All the amusement of a war between two douchebags with too much time on their hands aside, there are larger points about film criticism to address. As much as theater people with any sense want to form a kick line and nail Charles “What The Fuck, Chuck” Isherwood in the nuts (nickname coined either by Ian W. Hill or Berit Johnson, I forget), theater criticism isn't in the sorry state as its cinematic counterpart. For one, the Broadway establishment isn't spending huge amounts of money on publicists whose job is to spread the meme that the critic is irrelevant. Hollywood is. In no other artistic medium are the patrons so indifferent to the medium's nature as an art. Sure, Broadway is all about luring tourists in to drop hundreds of dollars a seat to see revivals of shows that weren't any good the first time around, which is similar to Hollywood churning out remakes and sequels, but theater will always have a hold on actors in that if you want to be A Serious Actor, you do it onstage. The theatrical establishment has no interest in convincing people that critics don't matter, because if the critic is irrelevant, the thing ceases to be art. That is not to say that an audience needs some superior, more knowledgeable intellect to show it the way, but an educated audience likes to read a fellow educate, scratch their beard, and say, “Oh, dear, I was reading Danny Bowes' latest on the use of verfremdungsefekt in the films of Paul Verhoeven, I do say, the chap has both a point and a diverting way with words.” I'm kidding, of course, because I'm not really a critic. But does that make me a better critic? This is a question for . . . the Post-Modernist!
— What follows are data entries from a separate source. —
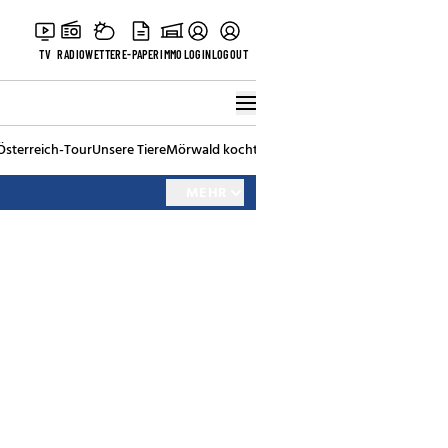
TV
RADIO
WETTER
E-PAPER
IMMO
LOGIN
LOGOUT
Österreich-Tour
Unsere Tiere
Mörwald kocht
Stark in den Tag
Best of Vienna
MEHR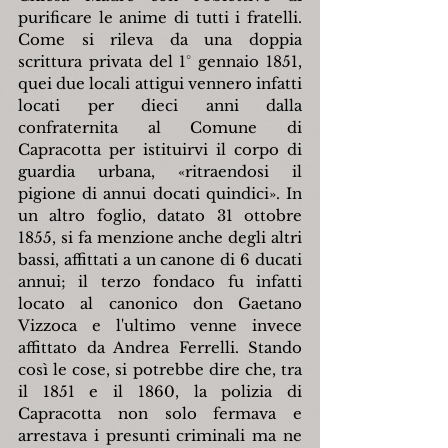
purificare le anime di tutti i fratelli. 
Come si rileva da una doppia 
scrittura privata del 1° gennaio 1851, 
quei due locali attigui vennero infatti 
locati per dieci anni dalla 
confraternita al Comune di 
Capracotta per istituirvi il corpo di 
guardia urbana, «ritraendosi il 
pigione di annui docati quindici». In 
un altro foglio, datato 31 ottobre 
1855, si fa menzione anche degli altri 
bassi, affittati a un canone di 6 ducati 
annui; il terzo fondaco fu infatti 
locato al canonico don Gaetano 
Vizzoca e l'ultimo venne invece 
affittato da Andrea Ferrelli. Stando 
così le cose, si potrebbe dire che, tra 
il 1851 e il 1860, la polizia di 
Capracotta non solo fermava e 
arrestava i presunti criminali ma ne 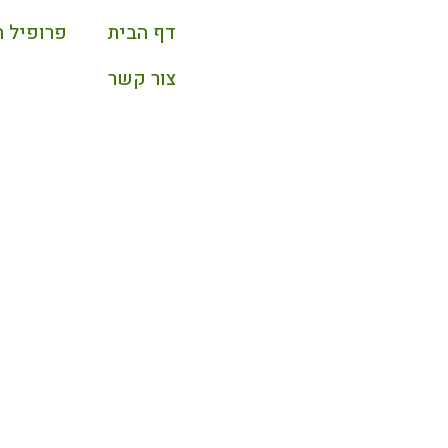
דף הבית
פרופיל 
צור קשר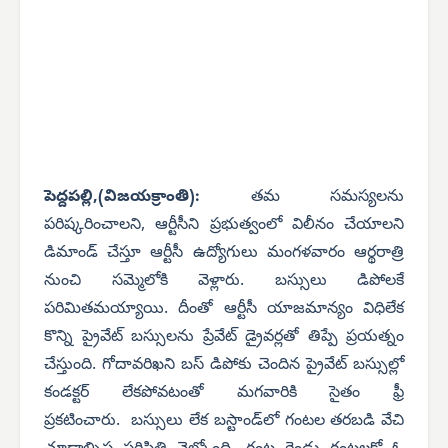
పెద్దపల్లి,(విజయక్రాంతి):
తమ సమస్యలను
పరిష్కరించాలని, ఆర్టీసీని ప్రభుత్వంలో విలీనం చేయాలని
డిమాండ్‌ చేస్తూ ఆర్టీసీ ఉద్యోగులు మంగళవారం ఆర్థరాత్రి
నుంచి సమ్మెలోకి వెళ్లారు. బస్సులు డిపోలకే
పరిమితమయ్యాయి. దీంతో ఆర్టీసీ యాజమాన్యం విధిలేక
కొన్ని ప్రైవేట్‌ బస్సులను ప్రేవేట్‌ డ్రైవర్లతో తిప్పే ప్రయత్నం
చేస్తుంది. గోదావరిఖని బస్ డిపోకు చెందిన ప్రైవేట్‌ బస్సుల్లో
కండక్టర్‌ లేకపోవటంతో మగవారికి సైతం ఫ్రీ
ప్రకటించారు.
బస్సులు లేక బస్టాండ్‌లో గంటల తరబడి వేచి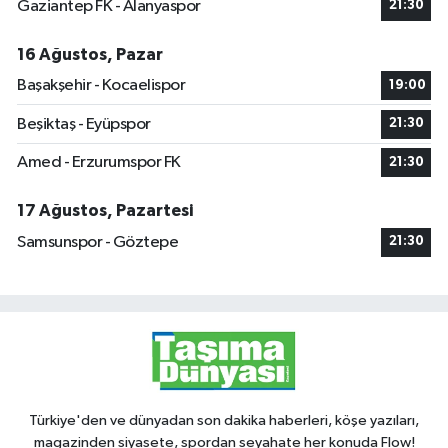
Gaziantep FK - Alanyaspor
21:30
16 Ağustos, Pazar
Başakşehir - Kocaelispor
19:00
Beşiktaş - Eyüpspor
21:30
Amed - Erzurumspor FK
21:30
17 Ağustos, Pazartesi
Samsunspor - Göztepe
21:30
Türkiye'den ve dünyadan son dakika haberleri, köşe yazıları,
magazinden siyasete, spordan seyahate her konuda Flow!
Faster than the audience fleeing a Noah Baumbach film! Able to leap tall non sequiturs with a single bound! (Greatest idea for a superhero comic ever, or absofuckinglutely most incredible idea for a superhero comic ever?)

But I digress. Hollywood is determined to reinforce the already-present grumpiness in the American cinemagoer viz a vis “y'all egghead movie critics think y'all better'n us,” which is both unfortunately a little too true and not true at all. The problem is, dickheads like Hoberman and Our Beloved Armond (beloved though he may be, he kind of does have Cranial Penis Syndrome) get in these pissing contests over shitty movies that no one cares about (seriously, casting Noah fucking Baumbach as Helen of Troy is retarded) and ultimately, people not already invested in Serious Cinema look at critics as these disconnected fuckknuckles who shit on the kind of movies Normal People like.

The bitter irony of this whole thing is that Hollywood wants to kill the critic, and the critics are sitting there playing Russian Roulette with five in the chamber. Knock off the fucking flame wars, you jerkoffs, and watch the movies, not your own reputations. If the critic dies, so die good movies. So, a word to all these internecine squabblers: I swear by all that is holy if you fucking children destroy cinema with your petty squabbles, when we're done leaving Isherwood singing soprano, me and my kick line are coming for your testicles next.